Le calendrier de recrutement doit être simple et lisible à long terme. En réduisant le nombre de candidats potentiels aux concours, car davantage ciblés, il doit être possible d’organiser chaque année des concours aux mêmes périodes, si possible lorsque les étudiants ont terminé leur cursus (pas au milieu). Les concours doivent donc se dérouler entre juillet et septembre, quels que soient les niveaux de recrutement.

Point de planification possible sans une veille. Par conséquent, une commission doit être en mesure de statuer régulièrement sur les besoins à venir, les métiers à anticiper ou renouveler, mais également sur ceux à laisser disparaître progressivement car inutiles, en proposant, pourquoi pas, des redéploiements d’effectifs. Cette commission pourrait alors déterminer chaque année le nombre de personnes à recruter par métier et par niveau pour les prochains concours.

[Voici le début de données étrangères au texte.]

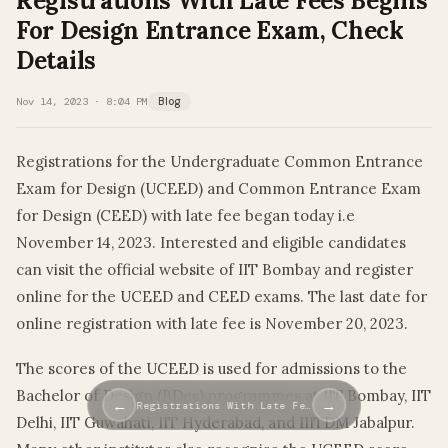
Registrations With Late Fees Begins
For Design Entrance Exam, Check
Details
Nov 14, 2023 · 8:04 PM
Blog
Registrations for the Undergraduate Common Entrance
Exam for Design (UCEED) and Common Entrance Exam
for Design (CEED) with late fee began today i.e
November 14, 2023. Interested and eligible candidates
can visit the official website of IIT Bombay and register
online for the UCEED and CEED exams. The last date for
online registration with late fee is November 20, 2023.
The scores of the UCEED is used for admissions to the
Bachelor of Design (BDes) programmes at IIT Bombay, IIT
←
→
Registrations With Late Fe…
Delhi, IIT Guwahati, IIT Hyderabad, and IIITDM Jabalpur.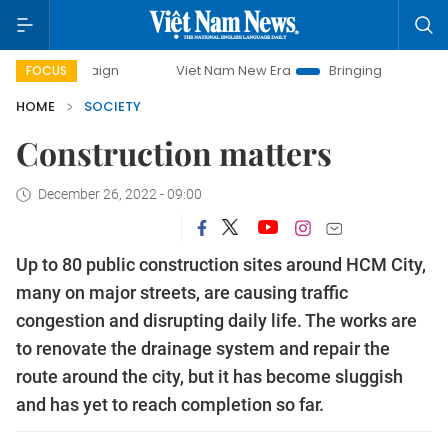
 campaign
Viet Nam New Era
Bringing Resolutions to Life
FOCUS
HOME
SOCIETY
Construction matters
December 26, 2022 - 09:00
Up to 80 public construction sites around HCM City,
many on major streets, are causing traffic
congestion and disrupting daily life. The works are
to renovate the drainage system and repair the
route around the city, but it has become sluggish
and has yet to reach completion so far.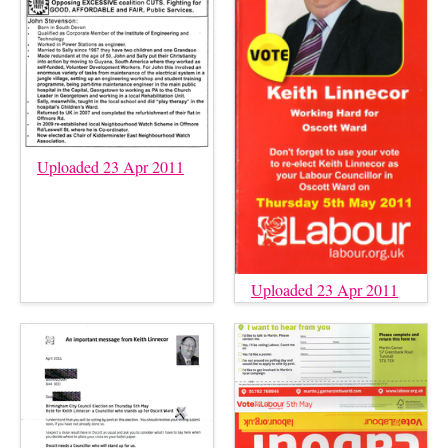
Uploaded 23 Apr 2011
Uploaded 23 Apr 2011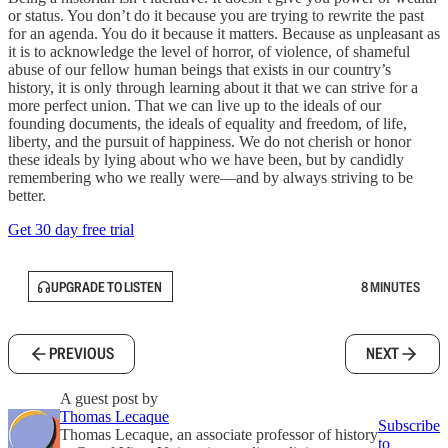
or status. You don’t do it because you are trying to rewrite the past
for an agenda. You do it because it matters. Because as unpleasant as
it is to acknowledge the level of horror, of violence, of shameful
abuse of our fellow human beings that exists in our country’s
history, it is only through learning about it that we can strive for a
more perfect union. That we can live up to the ideals of our
founding documents, the ideals of equality and freedom, of life,
liberty, and the pursuit of happiness. We do not cherish or honor
these ideals by lying about who we have been, but by candidly
remembering who we really were—and by always striving to be
better.
Get 30 day free trial
UPGRADE TO LISTEN
8 MINUTES
PREVIOUS
NEXT
A guest post by
Thomas Lecaque
Subscribe
Thomas Lecaque, an associate professor of history
to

En ce sens, les besoins de notre administration doivent être définis à minima à moyenne échéance. C’est en prévision des besoins à 5 ans que doivent être définies les filières prioritaires, c’est-à-dire celles pour lesquelles le Pays est prêt à des sacrifices financiers pour inciter des étudiants à s’y engager.

Nous profitons de cette dernière lettre de l’année 2023 pour vous souhaiter d’excellentes fêtes de fin d’année.
Une très bonne santé pour vous et vos proches. Beaucoup de sérénité et de réussite pour chacun d’entre vous.